- _TRY IT_
Leaving out pictures, output exactly the lines below from the one that has "Характеристика" through the one that has "Comfort Plus 1.6", and nothing else.

- _EXTRACTED ENTRIES_

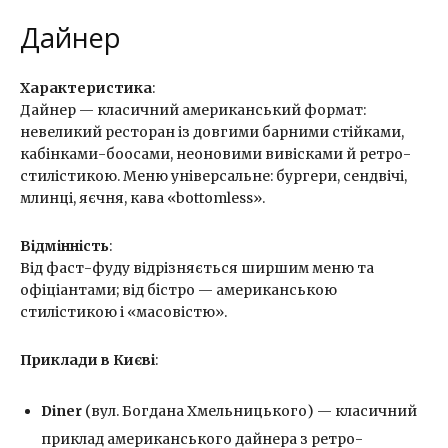
Дайнер
Характеристика
:
Дайнер — класичний американський формат:
невеликий ресторан із довгими барними стійками,
кабінками-боосами, неоновими вивісками й ретро-
стилістикою. Меню універсальне: бургери, сендвічі,
млинці, яєчня, кава «bottomless».
Відмінність
:
Від фаст-фуду відрізняється ширшим меню та
офіціантами; від бістро — американською
стилістикою і «масовістю».
Приклади в Києві
:
Diner
(вул. Богдана Хмельницького) — класичний
приклад американського дайнера з ретро-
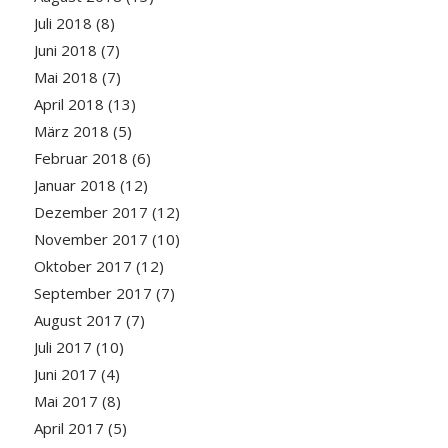
Juli 2018
(8)
Juni 2018
(7)
Mai 2018
(7)
April 2018
(13)
März 2018
(5)
Februar 2018
(6)
Januar 2018
(12)
Dezember 2017
(12)
November 2017
(10)
Oktober 2017
(12)
September 2017
(7)
August 2017
(7)
Juli 2017
(10)
Juni 2017
(4)
Mai 2017
(8)
April 2017
(5)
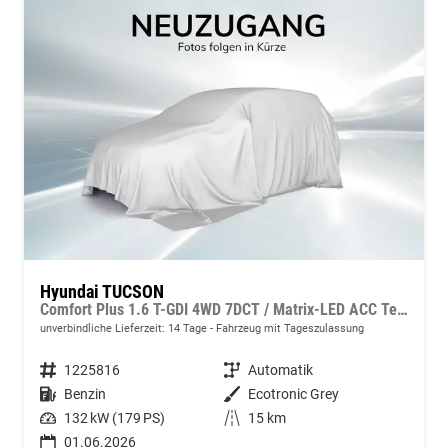
Hyundai TUCSON
Comfort Plus 1.6 T-GDI 4WD 7DCT / Matrix-LED ACC Teilleder Shz vo+hi + Lenkradheizung Elek. Heck Alu 18"
unverbindliche Lieferzeit:
14 Tage
Fahrzeug mit Tageszulassung
Fahrzeugnummer
1225816
Getriebe
Automatik
Kraftstoff
Benzin
Außenfarbe
Ecotronic Grey
Leistung
132 kW (179 PS)
Kilometerstand
15 km
01.06.2026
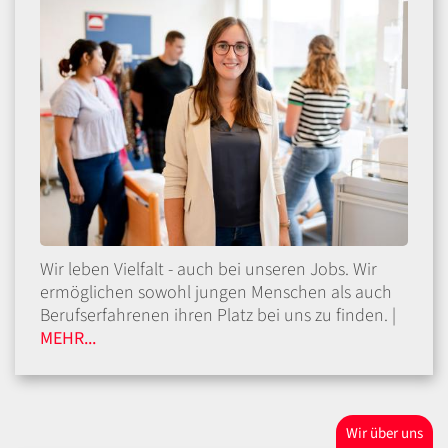
Wir leben Vielfalt - auch bei unseren Jobs. Wir
ermöglichen sowohl jungen Menschen als auch
Berufserfahrenen ihren Platz bei uns zu finden. |
MEHR...
Wir über uns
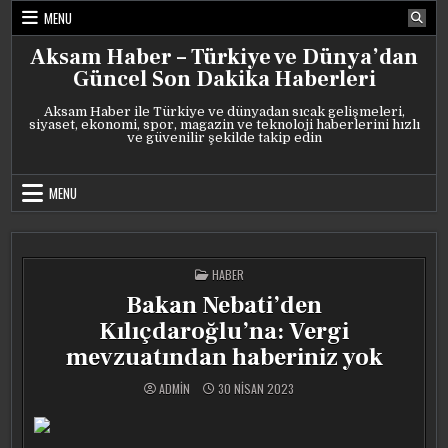
Skip
MENU
to
content
Aksam Haber – Türkiye ve Dünya’dan
Güncel Son Dakika Haberleri
Aksam Haber ile Türkiye ve dünyadan sıcak gelişmeleri,
siyaset, ekonomi, spor, magazin ve teknoloji haberlerini hızlı
ve güvenilir şekilde takip edin
MENU
POSTED
HABER
IN
Bakan Nebati’den
Kılıçdaroğlu’na: Vergi
mevzuatından haberiniz yok
ADMIN
30 NISAN 2023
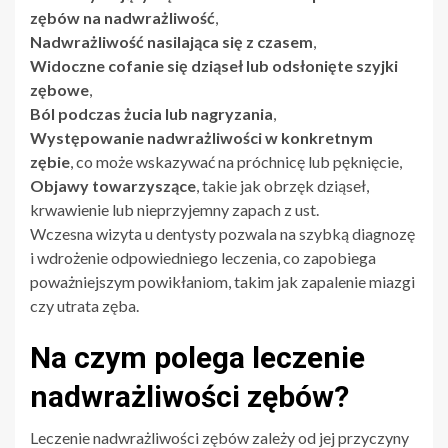
zębów na nadwrażliwość
,
Nadwrażliwość nasilająca się z czasem
,
Widoczne cofanie się dziąseł lub odsłonięte szyjki
zębowe
,
Ból podczas żucia lub nagryzania
,
Występowanie nadwrażliwości w konkretnym
zębie
, co może wskazywać na próchnicę lub pęknięcie,
Objawy towarzyszące
, takie jak obrzęk dziąseł,
krwawienie lub nieprzyjemny zapach z ust.
Wczesna wizyta u dentysty pozwala na szybką diagnozę
i wdrożenie odpowiedniego leczenia, co zapobiega
poważniejszym powikłaniom, takim jak zapalenie miazgi
czy utrata zęba.
Na czym polega leczenie
nadwrażliwości zębów?
Leczenie nadwrażliwości zębów zależy od jej przyczyny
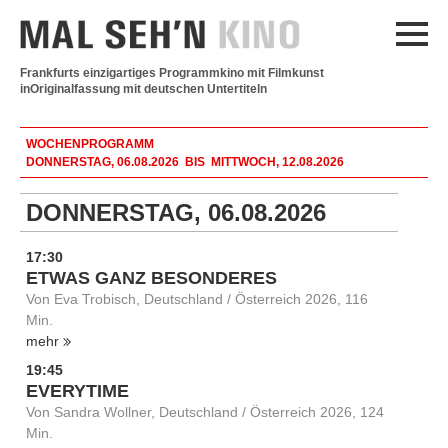
Frankfurts einzigartiges Programmkino mit Filmkunst
in
Originalfassung mit deutschen Untertiteln
WOCHENPROGRAMM
DONNERSTAG, 06.08.2026 BIS MITTWOCH, 12.08.2026
DONNERSTAG, 06.08.2026
17:30
ETWAS GANZ BESONDERES
Von Eva Trobisch, Deutschland / Österreich 2026, 116
Min.
mehr
19:45
EVERYTIME
Von Sandra Wollner, Deutschland / Österreich 2026, 124
Min.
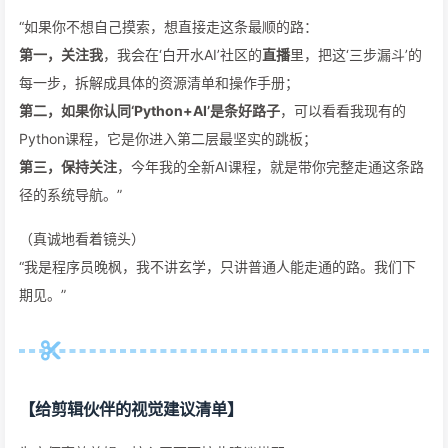
“如果你不想自己摸索，想直接走这条最顺的路：
第一，关注我
，我会在‘白开水AI’社区的
直播
里，把这‘三步漏斗’的
每一步，拆解成具体的资源清单和操作手册；
第二，如果你认同‘Python+AI’是条好路子
，可以看看我现有的
Python课程，它是你进入第二层最坚实的跳板；
第三，保持关注
，今年我的全新AI课程，就是带你完整走通这条路
径的系统导航。”
（真诚地看着镜头）
“我是程序员晚枫，我不讲玄学，只讲普通人能走通的路。我们下
期见。”
【给剪辑伙伴的视觉建议清单】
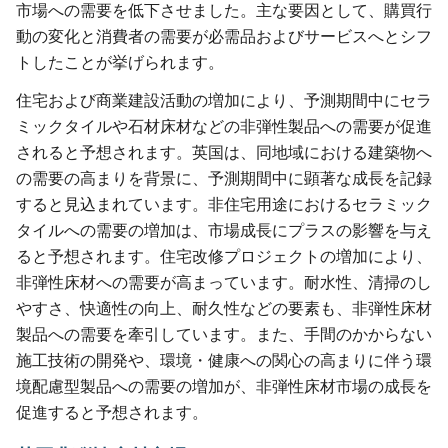
市場への需要を低下させました。主な要因として、購買行
動の変化と消費者の需要が必需品およびサービスへとシフ
トしたことが挙げられます。
住宅および商業建設活動の増加により、予測期間中にセラ
ミックタイルや石材床材などの非弾性製品への需要が促進
されると予想されます。英国は、同地域における建築物へ
の需要の高まりを背景に、予測期間中に顕著な成長を記録
すると見込まれています。非住宅用途におけるセラミック
タイルへの需要の増加は、市場成長にプラスの影響を与え
ると予想されます。住宅改修プロジェクトの増加により、
非弾性床材への需要が高まっています。耐水性、清掃のし
やすさ、快適性の向上、耐久性などの要素も、非弾性床材
製品への需要を牽引しています。また、手間のかからない
施工技術の開発や、環境・健康への関心の高まりに伴う環
境配慮型製品への需要の増加が、非弾性床材市場の成長を
促進すると予想されます。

- _TASK SOLUTION_
Характеристика
:
Дайнер — класичний американський формат:
невеликий ресторан із довгими барними стійками,
кабінками-боосами, неоновими вивісками й ретро-
стилістикою. Меню універсальне: бургери, сендвічі,
млинці, яєчня, кава «bottomless».
Відмінність
:
Від фаст-фуду відрізняється ширшим меню та
офіціантами; від бістро — американською
стилістикою і «масовістю».
Приклади в Києві
:
Diner
(вул. Богдана Хмельницького) — класичний
приклад американського дайнера з ретро-
Juli 2018
(8)
Juni 2018
(7)
Mai 2018
(7)
April 2018
(13)
März 2018
(5)
Februar 2018
(6)
Januar 2018
(12)
Dezember 2017
(12)
November 2017
(10)
Oktober 2017
(12)
September 2017
(7)
August 2017
(7)
Juli 2017
(10)
Juni 2017
(4)
Mai 2017
(8)
April 2017
(5)
Hyundai TUCSON
Comfort Plus 1.6 T-GDI 4WD 7DCT / Matrix-LED ACC Teilleder Shz vo+hi + Lenkradheizung Elek. Heck Alu 18"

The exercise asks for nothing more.